Cyber thoughts from the train

Sat on the train going on my way back from London and I noticed my Samsung Galaxy phone was displaying a message telling me that it had detected a Samsung Gear device near me and wanted to connect.    The connection it was trying to establish was via Bluetooth which was enabled to allow my phone to connect to my cars audio system.   I hadn’t even thought to disable it.

As I look around the train I can see various people making use of mobile devices including laptops as we speed through the countryside.    The train is equipped with Wi-Fi thereby allowing everyone to remain connected even as they travel.

Two things worry me about the above.  The first worry is that of stray connections such as the one my phone tried to make with another passengers Samsung Gear.    As the various people on the train sit watching their video on their device, listening to music or working away their mobile devices are constantly seeking to make connections.    To connect to Wi-Fi for internet access, to connect via Bluetooth to external speakers, wireless headphones or in car audio devices.    As we use more and more technology our devices become more and more interconnected.    In doing so though we expose ourselves to an increasing risk of inappropriate connections being made either due to device error or due to human error, such as if I had accepted the connection which my phone was trying to make without reading the actual message.    These inappropriate connections may then give rise to unauthorised access and download of our data or to malicious acts being committed via our devices.

The other thing that worries me is the free Wi-Fi.    Now I suspect most people assume that the trains Wi-Fi is sufficiently secure although I cannot be sure of this.   The issue is the ease with which a passenger on the train could bring their own Access Point and set up a dummy Wi-Fi network, pretending to be the train providers network, for other passengers to connect to.   By doing so the owner of the dummy AP could gather data from those on the train who connect to the dummy AP.   This just seems all too easy.

The third thing that worries me is general awareness and consideration of security.    I doubt many people other than myself was giving cyber security of the many devices in use in the train carriage I sat in much in the way of consideration.    I would love to be able to survey people on a train or in another public space where free Wi-Fi is available in order to prove or disprove this assertion.   My belief, until I have any evidence to the contrary, is that we are a little too accepting.

Events such as the recent National Health Service ransomware attack highlights the issue of cyber security however the impact is not limited to big incidents occurring to big organisations like the NHS.   It affects each and every one of us, every day, even when sat on a train.    Also we cannot afford to be outraged and concerned only when a large breach like the WannaCry virus occurs, before almost instantly returning back to normal and forgetting all about security and the potential risks and implications.

We need a societal shift in terms of our perception of cyber security.

Free (or not!) Wi-Fi

lockWhen out and about we consider Wi-Fi to be an essential and as a result of this businesses are seeking to meet the need.    Cafes, hotels, shops and shopping centres, as well as conference venues to name but a few are now generally providing free Wi-Fi.       It’s not a difficult process for them; pay a service provider and buy a few wireless access points and you are up and running, and the general public will connect and use without a thought.

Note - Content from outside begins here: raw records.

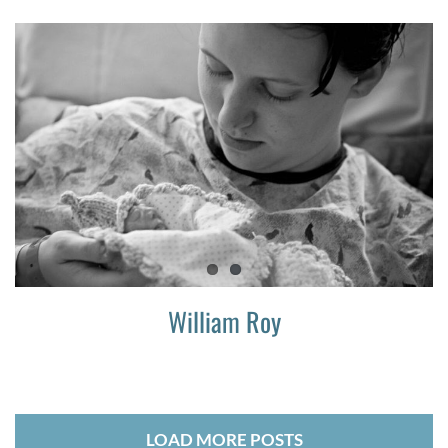
William Roy
LOAD MORE POSTS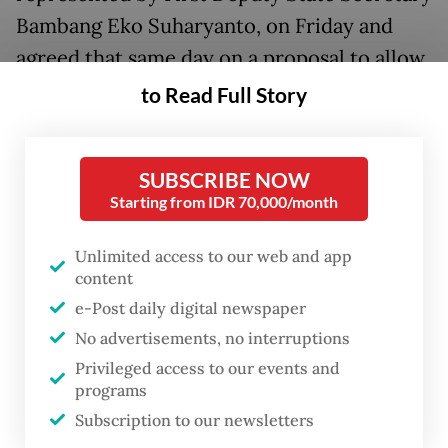
Bambang Eko Suharyanto, on Friday and
agreed that same day on a proposal to allow
the agency to take over the haj management
to Read Full Story
from the Religious Affairs Ministry.
BP Haji was established by President
SUBSCRIBE NOW
Starting from IDR 70,000/month
Prabowo Subianto
last year, as part of
transitioning the haj management away
Unlimited access to our web and app
from the Religious Affairs Ministry
content
following years of consistent complaints
e-Post daily digital newspaper
from pilgrims about poor administration.
No advertisements, no interruptions
Privileged access to our events and
“We have started referring to [BP Haji] as a
programs
ministry in the draft bill. There are no more
Subscription to our newsletters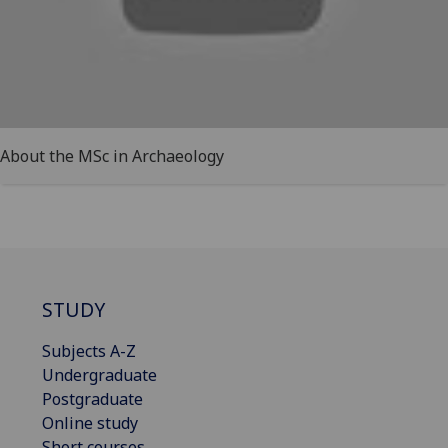
About the MSc in Archaeology
STUDY
Subjects A-Z
Undergraduate
Postgraduate
Online study
Short courses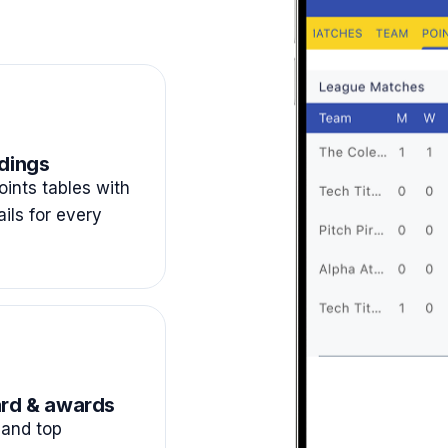
dings
ints tables with
ails for every
rd & awards
and top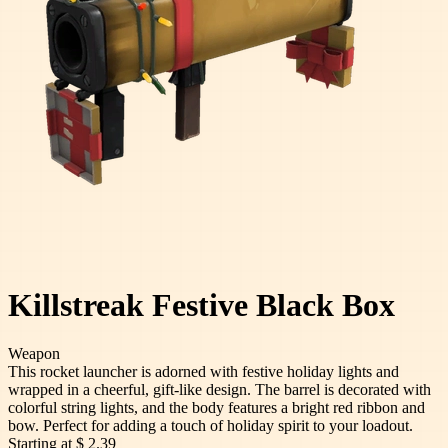
Killstreak Festive Black Box
Weapon
This rocket launcher is adorned with festive holiday lights and
wrapped in a cheerful, gift-like design. The barrel is decorated with
colorful string lights, and the body features a bright red ribbon and
bow. Perfect for adding a touch of holiday spirit to your loadout.
Starting at
$ 2.39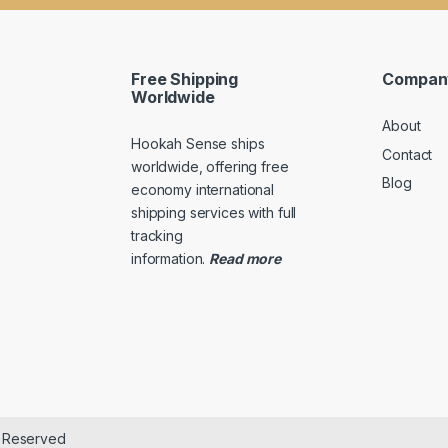
a
m
i
a
l
i
*
l
Free Shipping
Compan
E
Worldwide
m
About
a
Hookah Sense ships
i
Contact
l
worldwide, offering free
Blog
economy international
shipping services with full
tracking
information
.
Read
more
s Reserved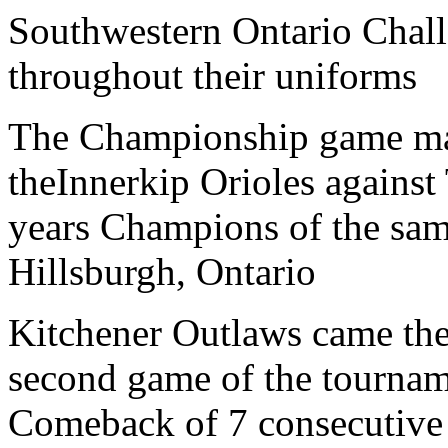
Southwestern Ontario Chal
throughout their uniforms
The Championship game ma
theInnerkip Orioles against
years Champions of the sam
Hillsburgh, Ontario
Kitchener Outlaws came the 
second game of the tournam
Comeback of 7 consecutive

And herein lies the issue as I became aware during a recent visit to a hotel.    During the visit I was provided with a Wi-Fi key in my hotel room so I could access the free Wi-Fi however for some reason something did not quite feel right.   After a few minutes of basic checking I found that the routers management console was accessible via the Wi-Fi connection as opposed to requiring a wired connection.   A rather basic security precaution had not been taken in disabling Wi-Fi access to the console however the worst part was yet to come.    It turned out that the default username and password for the router was still enabled and as such anyone could gain access and reconfigure the router and Wi-Fi network to meet their needs.  For me this represents a grave and serious lapse in the security setup.     Although it had been easy for the hotel to set up its free Wi-Fi provision, they had failed to set it up securely, in a way which I would have considered to have been “properly” set up.

The above highlights the risks associated with free Wi-Fi.    Someone could easily setup a man in the middle attack using the lax security of this Wi-Fi network.   People would then access and use the Wi-Fi unaware of the fact that a threat actor was gathering or monitoring their data.     Truly nothing is free in this world, and in this case the free Wi-Fi may be free of cost but it certainly isn’t free of risk.     And in this risk there may be a future financial cost in fraud or identify theft based on the data harvested.

I do not think this one hotel is unique in its poor Wi-Fi network security.   I suspect that among the many establishments offering free Wi-Fi there will be many where the security is equally poor and that this will be especially common among smaller organisations where an IT department is likely to either be limited or not to exist.

As end users it is our responsibility to look after our own data security when out and about.   We cannot assume that others such as the providers of free Wi-Fi are doing this for us, especially where there is no is financial contribution paid to them towards the costs associated with doing so.    And for those providing free Wi-Fi I would ask that they engage a suitable professional in order to ensure their setup is at least provided with the basic security precautions.   If you aren’t willing to do this then you shouldn’t provide the service!

I also think there is an educational aspect to all this;  Are we adequately discussing the risks and required precautions with the students in our schools.   I would suggest we need to do so with some urgency.